The Window in the Painting

by silentflightfeathers



Category: Doctor Who & Related Fandoms, Doctor Who (2005)
Genre: Doctor - Freeform, F/M, NaNoWriMo, No Romance, Not really edited, Prompt Fic, Prompt Fill, Somewhat ambiguous Doctor Shenanigans, Tenth Doctor Era, The Doctor gets stuck in art again, The Doctor on His Own, This is why the Doctor should not be allowed in Art Galleries, how did you even, how do you even 3rd dimension, unnamed Protagonist - Freeform
Language: English
Status: Completed
Published: 2018-11-08
Updated: 2018-11-08
Packaged: 2019-08-20 14:13:59
Rating: General Audiences
Warnings: No Archive Warnings Apply
Chapters: 1
Words: 1,778
Publisher: archiveofourown.org
Story URL: https://archiveofourown.org/works/16557299
Author URL: https://archiveofourown.org/users/silentflightfeathers/pseuds/silentflightfeathers
Summary: A girl goes to the Met on a date, and this proves to be a terrible, terrible, two-dimensional mistake.The Doctor tries to visit an art gallery, and this proves to be a terrible, terrible, two-dimensional mistake.





	The Window in the Painting

The girl banged and tugged at the windowsill that separated her lightwashed world from a world of dimensions and unpixelated clarity. “If I could  _ get this window open!” _

“Ahhh, the  _ eyes _ are the windows to the soul, my love.”

“... I will stab you  _ right in the face.” _

“So harsh, my vixen!”

“I’ll  _ vixen _ YOU in a minute,” she grumbled under her breath.

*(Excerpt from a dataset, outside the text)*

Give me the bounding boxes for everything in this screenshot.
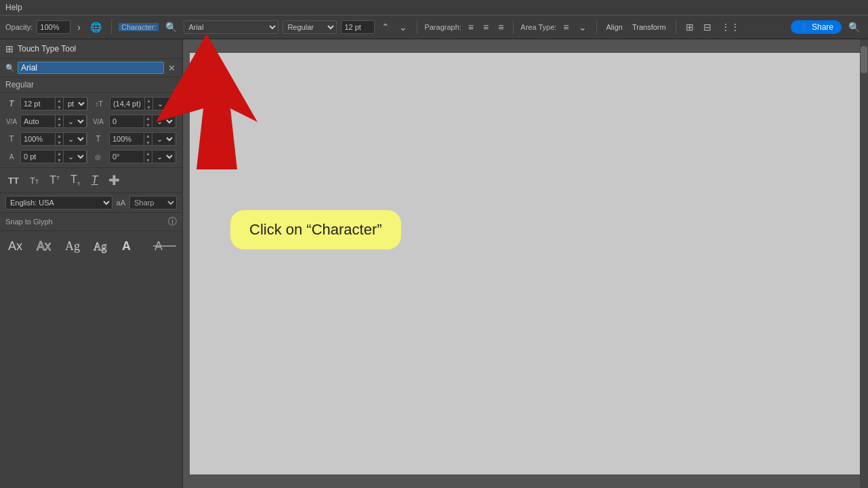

The flickery, two-dimensional 19th century dandy maneuvered his face into a lovesick expression. “Go… be.. Over  _ there _ . Yes. Farther. Away, thank you.” That said, she reached out and banged on the glittery, washed-out window frame. “Oi! You! Yes, you, out in the real world! EY! Look over… here… ah fuck it.”

“Dost something vex thee, fair one? I shall fetch thee anything you wish.”

“Right now I’d like  _ thee _ to fetch  _ thyself _ away from my person, you fictive flickery jackass.” she growled. It was bad enough she was in a dress- yes, quite bad enough, in a poorly painted dress in a ridiculous painting by  _ one of the maaasters bleeblehbloo _ . If the bastard had been such a master he could have painted his subjects in proper damn clothing instead of flecks of light  _ suggesting _ clothing. She also had to contend with the  _ courting process.  _ Who needs a courting process in a Renoir anyway? All of his women appeared to be mocking their suitors. 

Oh.

Well, at least she was in character.

“Oi! Let me out!” She tried again. “Let! Me! Out!” She could  _ see _ the museum through the window. It was  _ right there. _

This really was turning out to be the number one worst date of all time. “Come on, babe, we’ll go to the museum, they have that Impressionist exhibition, you love Monet, blahblahblah…” Sure, Robert. Let’s go see the Impressionists and get  _ knocked into a painting. _

Really, how was this even possible. 

Maybe she’d actually been knocked into one of those abstract sculptures with all the corners. She wasn’t stuck in a Renoir, she was stuck in an E.R. and having hallucinations. Yes, that must be it. Hallucinations. The sculpture that was probably worth more than a year’s worth of rent for her overpriced flat was probably all crooked now, and the janitor would have an unpleasant mess to clean up later. That’s all. She just had to… wake up.

She pinched herself. Pinching yourself in two dimensions proved to be more difficult than expected.  Come on, this was supposed to work.  _ Pinch Pinch Pinch. Wake up! _

“Argh! Damnit!” She looked around. Turning her head proved to be an irritatingly new sensation. 

“You! Yes, you over there!”  The painting person in question was in what might be a brown coat… or a paper sack, it was difficult to tell. “Come here!”

“Hmm?” They sidled over to her. It was like watching a doll made out of ripped paper bags move on its own. “Oh, you’re a lively one, aren’t you?” He held up a little light stick that  _ mweep mweep’d _ at her. “Ohh. Oh dear. Well, this is a fine mess, innit?”

“Whatever. Listen, everyone in these paintings is supposed to be madly in love or some crap like that. So, I need you to kiss me.”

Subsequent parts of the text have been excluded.